天才微微亮,还未等超市开门,台阶前便有一位少年略显精神恍惚的坐着,手边还放着大包小包的营养品。
白尘扬不知道过了多久,两眼无神貌似下一秒倒头就会睡过去。
他在这等了可能半个钟头,也可能好几个钟头。不是来跟大妈抢着买菜的,也不是特意来占广场舞大妈位子的。
嘟——嘟——
“老傅?干嘛啊......”白尘扬有气无力的对着电话那头说。
“大哥,你还没找到人呢?”傅水说。
“哈?才几点啊。”
“九点了......别告诉我你中途没有存档。”
白尘扬看看时间才发现自己已经等了三个多小时,中途不用想也知道自己昏睡了过去。
“哎哟喂丢人丢人丢人!”白尘扬无力吼叫着。
“好不容易给你打听到的,快点去。”傅水催促到。
前天晚上,在结束了让人摸不着头脑的迷幻副本“楼兰古墓”之后,白尘扬特地拜托人际关系超广的傅水打听许老板的下落。
他可不想为此去找许焉眠,这样既会让这个不善于跟女生打交道的少年尴尬,更会让整件事失去惊喜。
白尘扬挂了电话,一脸便秘样的站起来。双腿没了直觉,像是断网了一样,一股突如其来的酸痛感把他大脑都激活了。
身后的超市不大,但比起曾经的便利店确实体面的多。
“您好,我找许顺德。”白尘扬将营养品全部架在柜台上,彬彬有礼的问着坐在收银台前的大妈。

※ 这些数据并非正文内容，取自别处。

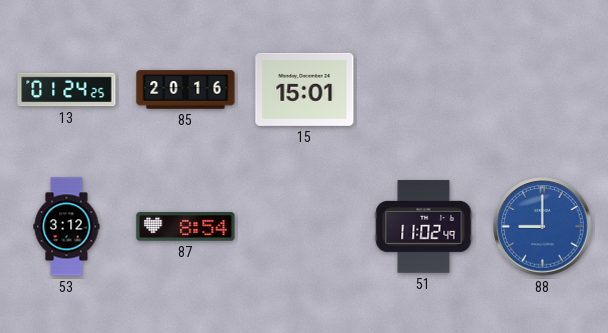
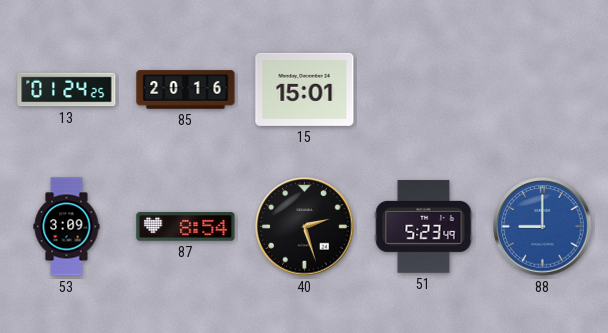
53: 3:12 -> 3:09
40: none -> 2:27
51: 11:02 -> 5:23
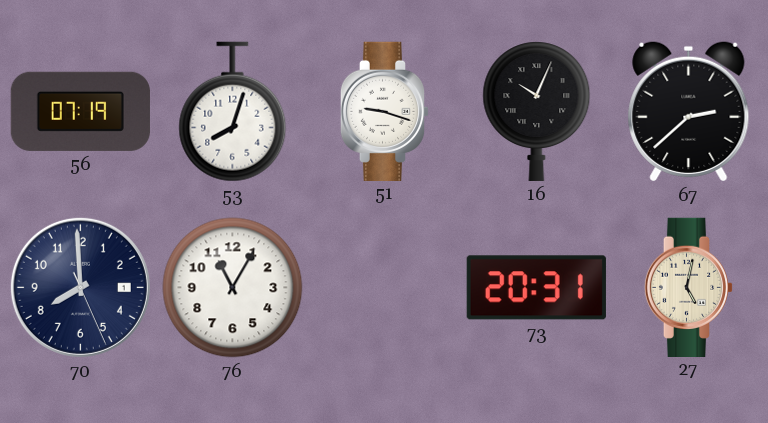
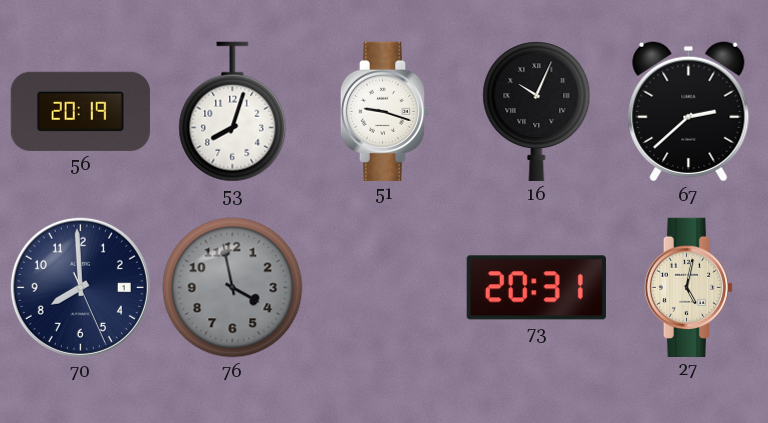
56: 07:19 -> 20:19
76: 11:05 -> 3:58
76 dial: white -> grey
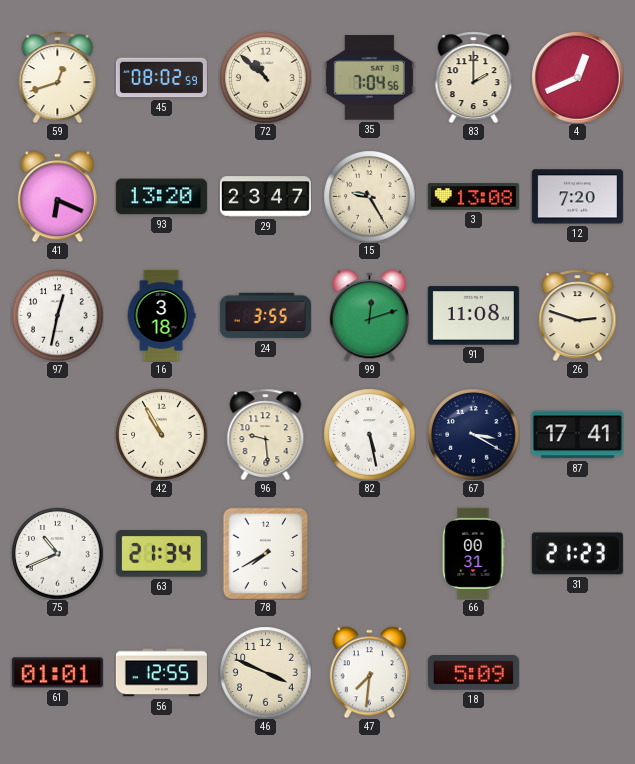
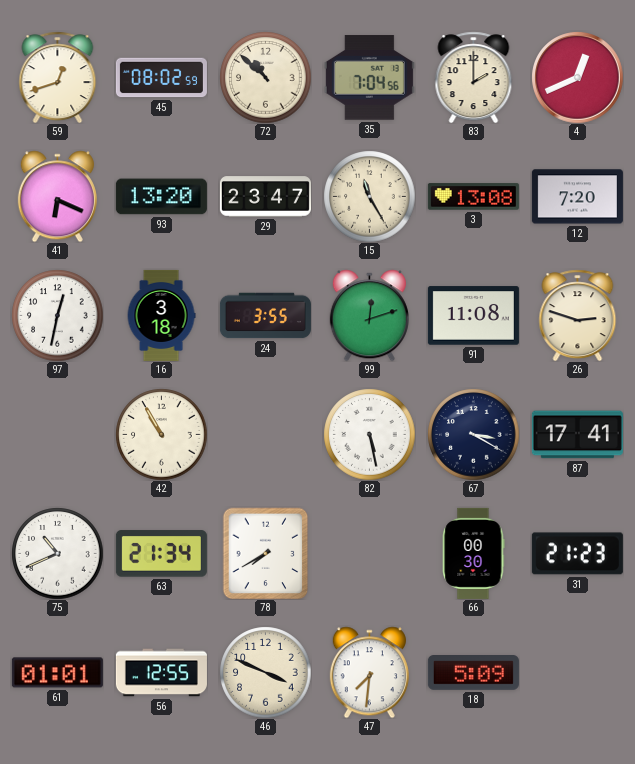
15: 9:25 -> 11:25
96: 9:29 -> none
66: 00:31 -> 00:30
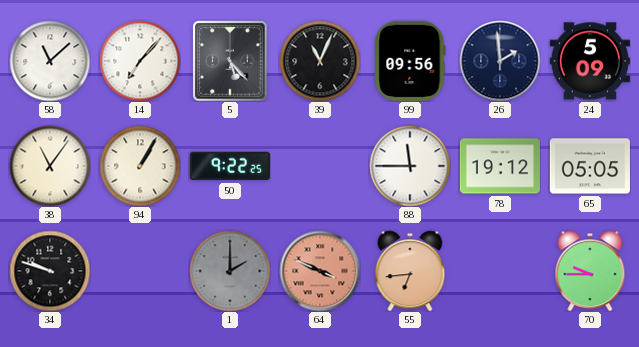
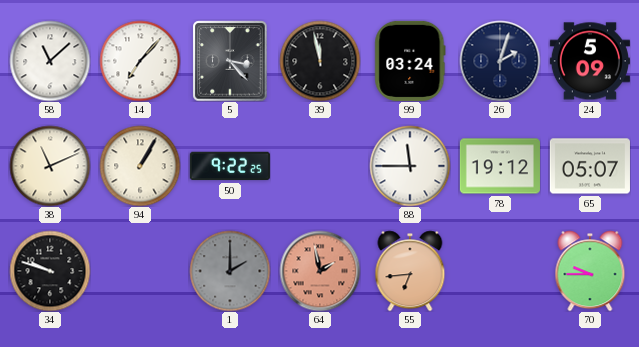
5: 5:23 -> 3:23
39: 11:04 -> 11:58
99: 09:56 -> 03:24
26: 1:59 -> 2:03
38: 11:06 -> 11:11
65: 05:05 -> 05:07
64: 3:49 -> 1:58
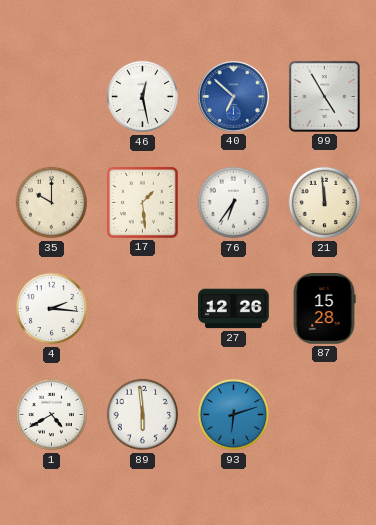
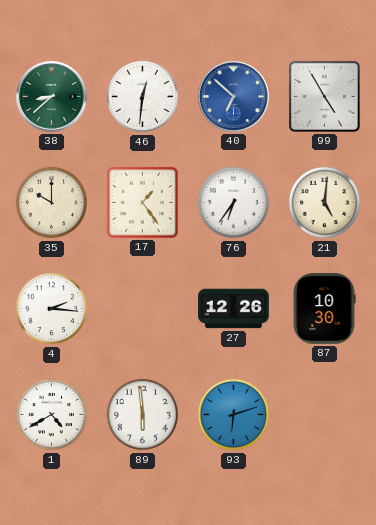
38: none -> 8:38
46: 12:28 -> 12:31
17: 1:29 -> 1:24
21: 11:59 -> 5:01
87: 15:28 -> 10:30
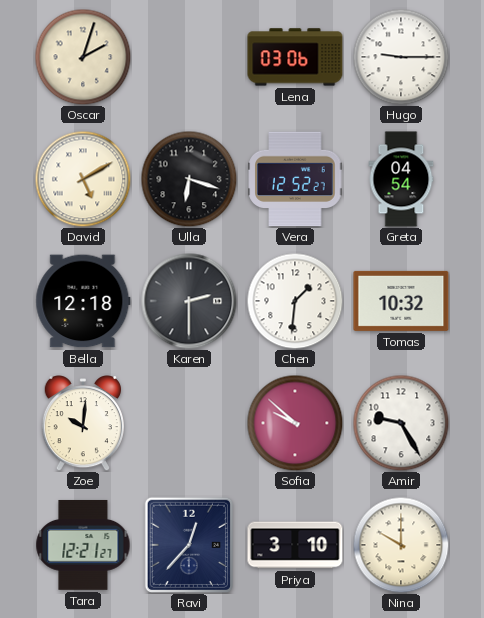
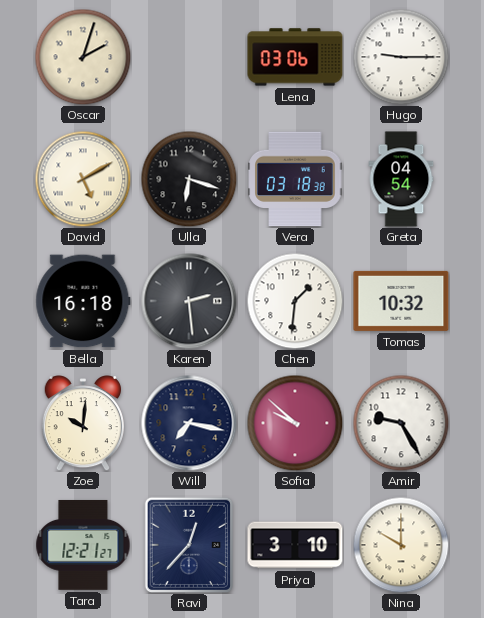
Vera: 12:52 -> 03:18
Bella: 12:18 -> 16:18
Karen: 2:30 -> 2:29
Will: none -> 7:17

“是不是挺壮,长得很像郭达那个?”大妈一脸童真样反问到。
“那是杰森斯坦森。”
“姓许啊......是不是那个长得像郭德纲一样戴着眼镜,还混迹于NBA......FBI......”
“那是TVB许绍雄......”
“哦哟,那就是隔壁盲人按摩的许顺德了嘛!”大妈绕了好大一个弯子才答到正题上。
白尘扬没管大妈给自己开的玩笑,一脸难以置信的问:“盲......盲人按摩??你确定是道德的德,顺利的顺?”
“对咯!捋顺德语的顺德!”大妈转着头、摆动手指说到,整个人看起来只能用滑稽来形容。
白尘扬立刻拎起营养品就准备朝外走去,来到隔壁的盲人按摩,他又停下了脚步。
“大哥,那个穷小子这几年回来了,别再让眠眠和他在一起了。”
突然,店内传出一个男人的声音。并不是许老板,而是一个粗犷的声音。
“我说了,焉眠和谁在一起是她的自由。你既然没有选择回来,现在也别替她做选择。”
“她很少接触男生。他就一个靠游戏起家的孩子有什么能力养活一家?”
“他们俩都还在大学,就算谈恋爱也不一定长久,更别提现在单纯的友谊了。人家还没在一起呢,你就想着破坏?”
“现在不在一起,你能确定以后不会在一起?!”
那男子的说话声音越来越大,甚至一度带着火药味。
白尘扬躲在门前听着这一切,不说一头雾水,但也是一知半解。
“她大了,有自己的选择权。”
“下回我再来跟你好好聊,实在不行,我就带她出国。”
男子说罢,转身就大步离开,正好和白尘扬打了个照面。那人脸色十分差,还夹着一个黑色皮包,从脖子前的金项链以及一表人才的吉祥看来,是个钻石王老五级别的老总,只是不怎么平易近人,说话也是咄咄逼人。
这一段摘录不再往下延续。